'''

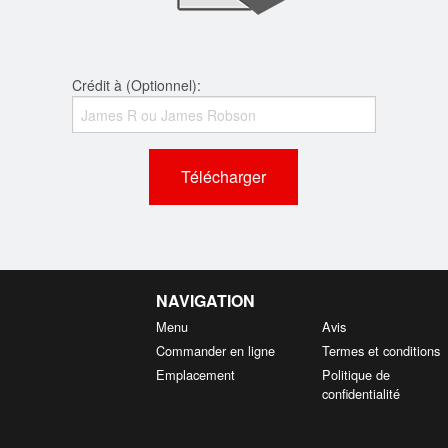
Crédit à (Optionnel):
Télécharger
NAVIGATION
Menu
Avis
Commander en ligne
Termes et conditions
Emplacement
Politique de
confidentialité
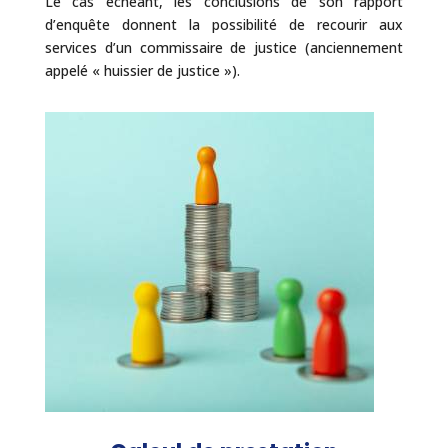
Le cas échéant, les conclusions de son rapport
d’enquête donnent la possibilité de recourir aux
services d’un commissaire de justice (anciennement
appelé « huissier de justice »).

'''

• GOAL OF THE EXERCISE
The records above must be returned exactly, with each picture omitted.

• TASK ANSWER
Crédit à (Optionnel):
Télécharger
NAVIGATION
Menu
Avis
Commander en ligne
Termes et conditions
Emplacement
Politique de
confidentialité
Le cas échéant, les conclusions de son rapport
d’enquête donnent la possibilité de recourir aux
services d’un commissaire de justice (anciennement
appelé « huissier de justice »).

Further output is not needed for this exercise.